WHAT YOU HAVE TO DO :: Only the lines from the one containing "Untuk pematangan lahan dibiayai melalui" to the end of the material are to be copied, exactly and in full; images stay out.

╭─ WORKING DATA

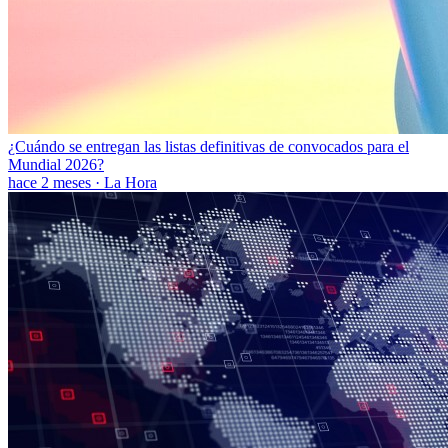
¿Cuándo se entregan las listas definitivas de convocados para el
Mundial 2026?
hace 2 meses
·
La Hora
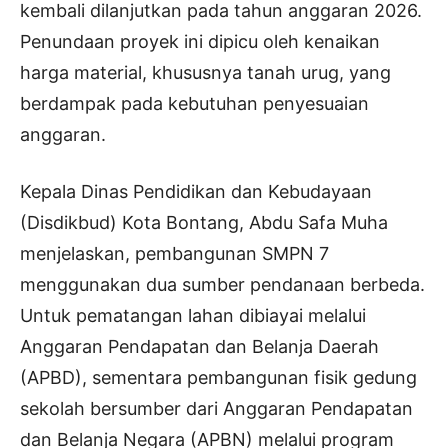
kembali dilanjutkan pada tahun anggaran 2026.
Penundaan proyek ini dipicu oleh kenaikan
harga material, khususnya tanah urug, yang
berdampak pada kebutuhan penyesuaian
anggaran.
Kepala Dinas Pendidikan dan Kebudayaan
(Disdikbud) Kota Bontang, Abdu Safa Muha
menjelaskan, pembangunan SMPN 7
menggunakan dua sumber pendanaan berbeda.
Untuk pematangan lahan dibiayai melalui
Anggaran Pendapatan dan Belanja Daerah
(APBD), sementara pembangunan fisik gedung
sekolah bersumber dari Anggaran Pendapatan
dan Belanja Negara (APBN) melalui program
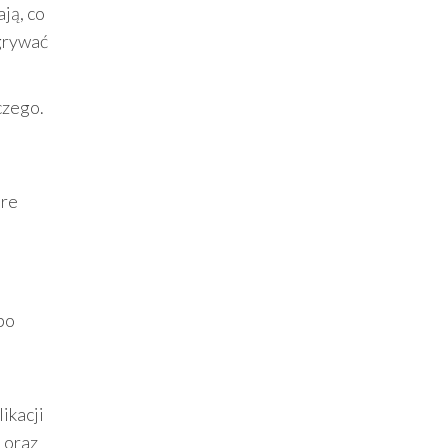
ją, co
dgrywać
czego.
óre
po
ikacji
 oraz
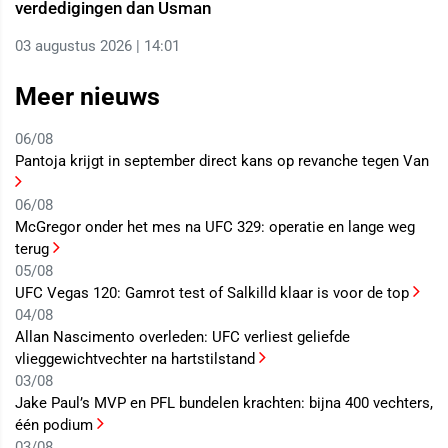
verdedigingen dan Usman
03 augustus 2026 | 14:01
Meer nieuws
06/08
Pantoja krijgt in september direct kans op revanche tegen Van
06/08
McGregor onder het mes na UFC 329: operatie en lange weg
terug
05/08
UFC Vegas 120: Gamrot test of Salkilld klaar is voor de top
04/08
Allan Nascimento overleden: UFC verliest geliefde
vlieggewichtvechter na hartstilstand
03/08
Jake Paul’s MVP en PFL bundelen krachten: bijna 400 vechters,
één podium
03/08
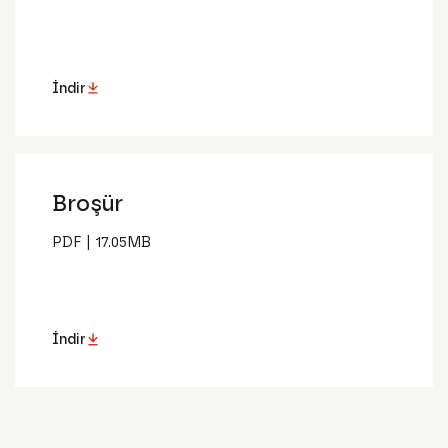
İndir
Broşür
PDF
|
17.05
MB
İndir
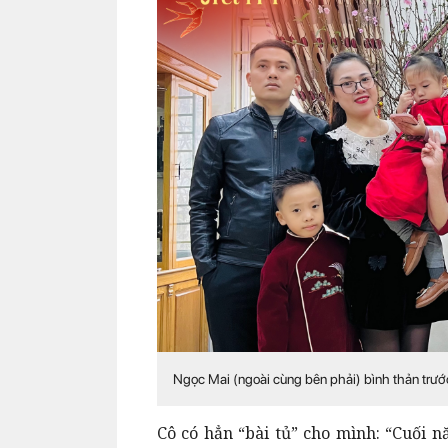
Ngọc Mai (ngoài cùng bên phải) bình thản trướ
Cô có hẳn “bài tủ” cho mình: “Cuối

╰─

OUTPUT OF THE TASK ::
Untuk pematangan lahan dibiayai melalui
Anggaran Pendapatan dan Belanja Daerah
(APBD), sementara pembangunan fisik gedung
sekolah bersumber dari Anggaran Pendapatan
dan Belanja Negara (APBN) melalui program
ją, co
dgrywać
czego.
óre
po
ikacji
 oraz
verdedigingen dan Usman
03 augustus 2026 | 14:01
Meer nieuws
06/08
Pantoja krijgt in september direct kans op revanche tegen Van
06/08
McGregor onder het mes na UFC 329: operatie en lange weg
terug
05/08
UFC Vegas 120: Gamrot test of Salkilld klaar is voor de top
04/08
Allan Nascimento overleden: UFC verliest geliefde
vlieggewichtvechter na hartstilstand
03/08
Jake Paul’s MVP en PFL bundelen krachten: bijna 400 vechters,
één podium
03/08
İndir
Broşür
PDF
|
17.05
MB
İndir
Ngọc Mai (ngoài cùng bên phải) bình thản trướ
Cô có hẳn “bài tủ” cho mình: “Cuối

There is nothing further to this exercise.